Hearing a second grader sing "Baby" by Justin Bieber at the top of his lungs while on the swings.

Seeing a kindergartener come running out of the lunchroom onto the playground yelling "YESSSSSS! SWIIIIIIIIIIIIIIIIIIIIIIINGS!!!!" [throws backpack down and dashes to swings].

"I can speak spanish"
"Ok Joe. Tell me something in spanish"
[Joe walks away]
[Joe comes back]
"I can dance in spanish."
"Oh yeah?"
[Joe does the best impression of spanish Buzz Lightyear I have ever seen]




my life is full of love. 

Tuesday, October 4, 2011

Beautiful

there is a girl with hair this color in my short story class
i'm forever looking it and marveling at the beauty of humankind

Friday, May 6, 2011

good enough

I always felt like I was running around, waiting for someone to stop me and tell me that I was good enough. What I realized today, is that the person I was waiting for...is me.

Monday, April 18, 2011

I found out how I want to be proposed to:














Pretty nerdy, I know. But it's the truth.

Monday, April 4, 2011

Alex

there is this boy I know who is always enthusiastic; he is always excited to see everyone, and endlessly supportive.

I want to be him.

today I definitely saw one of my friends (acquaintance?) and high-fived her and said "I love you," before darting off to class.

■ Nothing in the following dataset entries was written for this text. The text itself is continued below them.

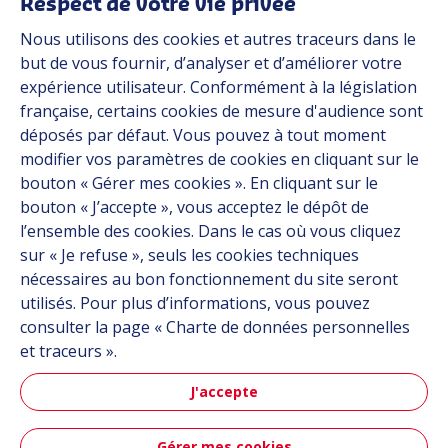
Respect de votre vie privée
Nous utilisons des cookies et autres traceurs dans le
Industries
but de vous fournir, d’analyser et d’améliorer votre
expérience utilisateur. Conformément à la législation
française, certains cookies de mesure d'audience sont
Automob
déposés par défaut. Vous pouvez à tout moment
modifier vos paramètres de cookies en cliquant sur le
bouton « Gérer mes cookies ». En cliquant sur le
bouton « J’accepte », vous acceptez le dépôt de
Automobile
l’ensemble des cookies. Dans le cas où vous cliquez
sur « Je refuse », seuls les cookies techniques
nécessaires au bon fonctionnement du site seront
utilisés. Pour plus d’informations, vous pouvez
consulter la page « Charte de données personnelles
et traceurs ».
J'accepte
Aéronau
Gérer mes cookies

I feel like I've lost that behavior lately.
however I'm working on regaining it.

I'll let you know how this quest goes.

Maybe this is the real challenge: keeping your personality in the midst of turbulence.

Thursday, March 24, 2011

the latest

"Stop worrying about what you are not, and start caring about what you are." - Gregory

"I never did anything for a million pounds that I wouldn't have done for free.
I am a facist, its true, but I feel like you have to be that way in creativity. 
There is a nobility in poverty and I think I've never lost that." - Ricky Gervais

"The world is full of kings and queens who blind your eyes and steal your dreams"- Black Sabbath

Just some quotes I felt like keeping.



Oh you mean you want an actual update

Hm. Well.

I have been working on giving up anger for lent. I think it is one of the most wasteful emotions ever, and I hope I keep this habit. The other day, I even gave up being angry with myself. 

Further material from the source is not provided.